■ Problem to work on ■
Output the records exactly, with no line skipped.
[Opening Dataset records section]
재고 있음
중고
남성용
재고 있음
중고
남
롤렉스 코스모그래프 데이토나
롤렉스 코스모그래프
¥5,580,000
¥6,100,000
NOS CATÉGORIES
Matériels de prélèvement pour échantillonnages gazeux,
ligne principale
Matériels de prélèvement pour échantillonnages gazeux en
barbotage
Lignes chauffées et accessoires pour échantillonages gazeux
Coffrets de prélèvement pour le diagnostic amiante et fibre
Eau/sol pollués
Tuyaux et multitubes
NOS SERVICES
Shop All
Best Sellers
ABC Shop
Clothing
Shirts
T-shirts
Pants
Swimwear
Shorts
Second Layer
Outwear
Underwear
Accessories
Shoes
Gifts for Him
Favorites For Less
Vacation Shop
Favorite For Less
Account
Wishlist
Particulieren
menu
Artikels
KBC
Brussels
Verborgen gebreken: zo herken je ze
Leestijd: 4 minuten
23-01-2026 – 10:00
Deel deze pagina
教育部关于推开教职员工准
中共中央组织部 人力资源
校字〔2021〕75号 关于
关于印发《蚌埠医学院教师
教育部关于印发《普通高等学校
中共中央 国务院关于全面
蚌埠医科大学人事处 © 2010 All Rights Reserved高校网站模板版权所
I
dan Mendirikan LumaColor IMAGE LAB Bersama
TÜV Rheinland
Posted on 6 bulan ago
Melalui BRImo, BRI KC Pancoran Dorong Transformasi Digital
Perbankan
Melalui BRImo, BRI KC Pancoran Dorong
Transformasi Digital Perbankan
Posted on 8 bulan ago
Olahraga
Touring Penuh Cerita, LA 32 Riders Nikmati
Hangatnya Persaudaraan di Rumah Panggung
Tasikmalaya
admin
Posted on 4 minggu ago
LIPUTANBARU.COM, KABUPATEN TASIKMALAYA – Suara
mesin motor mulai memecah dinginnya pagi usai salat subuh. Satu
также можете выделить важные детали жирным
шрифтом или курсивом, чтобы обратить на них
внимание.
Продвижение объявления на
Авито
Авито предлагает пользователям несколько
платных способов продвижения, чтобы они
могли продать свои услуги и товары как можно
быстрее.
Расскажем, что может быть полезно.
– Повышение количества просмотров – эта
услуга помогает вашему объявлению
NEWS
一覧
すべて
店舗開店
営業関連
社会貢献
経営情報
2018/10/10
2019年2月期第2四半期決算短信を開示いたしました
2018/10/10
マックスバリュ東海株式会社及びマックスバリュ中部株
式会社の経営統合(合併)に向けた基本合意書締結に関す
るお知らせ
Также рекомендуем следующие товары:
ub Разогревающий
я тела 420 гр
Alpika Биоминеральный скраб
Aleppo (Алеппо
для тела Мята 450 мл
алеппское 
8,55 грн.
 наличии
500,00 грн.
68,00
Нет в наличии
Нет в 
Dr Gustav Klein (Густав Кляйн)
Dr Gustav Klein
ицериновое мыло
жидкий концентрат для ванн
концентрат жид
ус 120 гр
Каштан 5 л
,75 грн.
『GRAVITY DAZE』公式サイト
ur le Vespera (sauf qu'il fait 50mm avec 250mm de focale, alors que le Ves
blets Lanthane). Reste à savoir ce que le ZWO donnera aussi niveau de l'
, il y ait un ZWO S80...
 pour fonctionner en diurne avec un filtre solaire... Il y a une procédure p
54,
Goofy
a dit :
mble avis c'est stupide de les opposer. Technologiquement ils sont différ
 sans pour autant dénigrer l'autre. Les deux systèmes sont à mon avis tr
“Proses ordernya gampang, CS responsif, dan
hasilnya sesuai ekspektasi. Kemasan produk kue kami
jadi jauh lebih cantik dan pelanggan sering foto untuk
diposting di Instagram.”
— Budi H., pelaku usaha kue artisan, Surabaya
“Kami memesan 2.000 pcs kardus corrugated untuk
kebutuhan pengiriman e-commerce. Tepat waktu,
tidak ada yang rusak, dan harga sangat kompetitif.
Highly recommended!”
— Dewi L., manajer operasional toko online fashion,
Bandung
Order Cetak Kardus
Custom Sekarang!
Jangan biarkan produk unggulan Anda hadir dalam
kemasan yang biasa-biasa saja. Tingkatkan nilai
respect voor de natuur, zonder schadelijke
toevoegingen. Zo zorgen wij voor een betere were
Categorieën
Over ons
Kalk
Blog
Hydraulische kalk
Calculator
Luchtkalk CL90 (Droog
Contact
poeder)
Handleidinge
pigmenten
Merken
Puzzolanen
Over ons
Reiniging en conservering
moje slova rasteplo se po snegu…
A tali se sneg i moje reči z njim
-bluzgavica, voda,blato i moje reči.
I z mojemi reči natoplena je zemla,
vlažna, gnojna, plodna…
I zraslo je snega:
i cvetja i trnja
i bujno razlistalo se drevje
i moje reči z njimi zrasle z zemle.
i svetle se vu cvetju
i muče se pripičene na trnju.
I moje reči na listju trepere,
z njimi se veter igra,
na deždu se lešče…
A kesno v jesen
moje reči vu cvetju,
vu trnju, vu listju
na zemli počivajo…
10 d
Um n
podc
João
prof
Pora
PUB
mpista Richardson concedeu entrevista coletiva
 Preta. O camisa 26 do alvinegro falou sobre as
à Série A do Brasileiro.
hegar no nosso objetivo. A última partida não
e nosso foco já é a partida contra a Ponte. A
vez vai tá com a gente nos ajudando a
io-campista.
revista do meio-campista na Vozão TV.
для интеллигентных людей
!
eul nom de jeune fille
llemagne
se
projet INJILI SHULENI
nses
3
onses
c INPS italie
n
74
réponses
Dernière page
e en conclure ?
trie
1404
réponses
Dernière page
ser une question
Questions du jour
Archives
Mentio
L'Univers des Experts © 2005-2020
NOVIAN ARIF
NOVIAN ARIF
[Closing Dataset records section]
■ Finished exercise ■
재고 있음
중고
남성용
재고 있음
중고
남
롤렉스 코스모그래프 데이토나
롤렉스 코스모그래프
¥5,580,000
¥6,100,000
NOS CATÉGORIES
Matériels de prélèvement pour échantillonnages gazeux,
ligne principale
Matériels de prélèvement pour échantillonnages gazeux en
barbotage
Lignes chauffées et accessoires pour échantillonages gazeux
Coffrets de prélèvement pour le diagnostic amiante et fibre
Eau/sol pollués
Tuyaux et multitubes
NOS SERVICES
Shop All
Best Sellers
ABC Shop
Clothing
Shirts
T-shirts
Pants
Swimwear
Shorts
Second Layer
Outwear
Underwear
Accessories
Shoes
Gifts for Him
Favorites For Less
Vacation Shop
Favorite For Less
Account
Wishlist
Particulieren
menu
Artikels
KBC
Brussels
Verborgen gebreken: zo herken je ze
Leestijd: 4 minuten
23-01-2026 – 10:00
Deel deze pagina
教育部关于推开教职员工准
中共中央组织部 人力资源
校字〔2021〕75号 关于
关于印发《蚌埠医学院教师
教育部关于印发《普通高等学校
中共中央 国务院关于全面
蚌埠医科大学人事处 © 2010 All Rights Reserved高校网站模板版权所
I
dan Mendirikan LumaColor IMAGE LAB Bersama
TÜV Rheinland
Posted on 6 bulan ago
Melalui BRImo, BRI KC Pancoran Dorong Transformasi Digital
Perbankan
Melalui BRImo, BRI KC Pancoran Dorong
Transformasi Digital Perbankan
Posted on 8 bulan ago
Olahraga
Touring Penuh Cerita, LA 32 Riders Nikmati
Hangatnya Persaudaraan di Rumah Panggung
Tasikmalaya
admin
Posted on 4 minggu ago
LIPUTANBARU.COM, KABUPATEN TASIKMALAYA – Suara
mesin motor mulai memecah dinginnya pagi usai salat subuh. Satu
также можете выделить важные детали жирным
шрифтом или курсивом, чтобы обратить на них
внимание.
Продвижение объявления на
Авито
Авито предлагает пользователям несколько
платных способов продвижения, чтобы они
могли продать свои услуги и товары как можно
быстрее.
Расскажем, что может быть полезно.
– Повышение количества просмотров – эта
услуга помогает вашему объявлению
NEWS
一覧
すべて
店舗開店
営業関連
社会貢献
経営情報
2018/10/10
2019年2月期第2四半期決算短信を開示いたしました
2018/10/10
マックスバリュ東海株式会社及びマックスバリュ中部株
式会社の経営統合(合併)に向けた基本合意書締結に関す
るお知らせ
Также рекомендуем следующие товары:
ub Разогревающий
я тела 420 гр
Alpika Биоминеральный скраб
Aleppo (Алеппо
для тела Мята 450 мл
алеппское 
8,55 грн.
 наличии
500,00 грн.
68,00
Нет в наличии
Нет в 
Dr Gustav Klein (Густав Кляйн)
Dr Gustav Klein
ицериновое мыло
жидкий концентрат для ванн
концентрат жид
ус 120 гр
Каштан 5 л
,75 грн.
『GRAVITY DAZE』公式サイト
ur le Vespera (sauf qu'il fait 50mm avec 250mm de focale, alors que le Ves
blets Lanthane). Reste à savoir ce que le ZWO donnera aussi niveau de l'
, il y ait un ZWO S80...
 pour fonctionner en diurne avec un filtre solaire... Il y a une procédure p
54,
Goofy
a dit :
mble avis c'est stupide de les opposer. Technologiquement ils sont différ
 sans pour autant dénigrer l'autre. Les deux systèmes sont à mon avis tr
“Proses ordernya gampang, CS responsif, dan
hasilnya sesuai ekspektasi. Kemasan produk kue kami
jadi jauh lebih cantik dan pelanggan sering foto untuk
diposting di Instagram.”
— Budi H., pelaku usaha kue artisan, Surabaya
“Kami memesan 2.000 pcs kardus corrugated untuk
kebutuhan pengiriman e-commerce. Tepat waktu,
tidak ada yang rusak, dan harga sangat kompetitif.
Highly recommended!”
— Dewi L., manajer operasional toko online fashion,
Bandung
Order Cetak Kardus
Custom Sekarang!
Jangan biarkan produk unggulan Anda hadir dalam
kemasan yang biasa-biasa saja. Tingkatkan nilai
respect voor de natuur, zonder schadelijke
toevoegingen. Zo zorgen wij voor een betere were
Categorieën
Over ons
Kalk
Blog
Hydraulische kalk
Calculator
Luchtkalk CL90 (Droog
Contact
poeder)
Handleidinge
pigmenten
Merken
Puzzolanen
Over ons
Reiniging en conservering
moje slova rasteplo se po snegu…
A tali se sneg i moje reči z njim
-bluzgavica, voda,blato i moje reči.
I z mojemi reči natoplena je zemla,
vlažna, gnojna, plodna…
I zraslo je snega:
i cvetja i trnja
i bujno razlistalo se drevje
i moje reči z njimi zrasle z zemle.
i svetle se vu cvetju
i muče se pripičene na trnju.
I moje reči na listju trepere,
z njimi se veter igra,
na deždu se lešče…
A kesno v jesen
moje reči vu cvetju,
vu trnju, vu listju
na zemli počivajo…
10 d
Um n
podc
João
prof
Pora
PUB
mpista Richardson concedeu entrevista coletiva
 Preta. O camisa 26 do alvinegro falou sobre as
à Série A do Brasileiro.
hegar no nosso objetivo. A última partida não
e nosso foco já é a partida contra a Ponte. A
vez vai tá com a gente nos ajudando a
io-campista.
revista do meio-campista na Vozão TV.
для интеллигентных людей
!
eul nom de jeune fille
llemagne
se
projet INJILI SHULENI
nses
3
onses
c INPS italie
n
74
réponses
Dernière page
e en conclure ?
trie
1404
réponses
Dernière page
ser une question
Questions du jour
Archives
Mentio
L'Univers des Experts © 2005-2020
NOVIAN ARIF
NOVIAN ARIF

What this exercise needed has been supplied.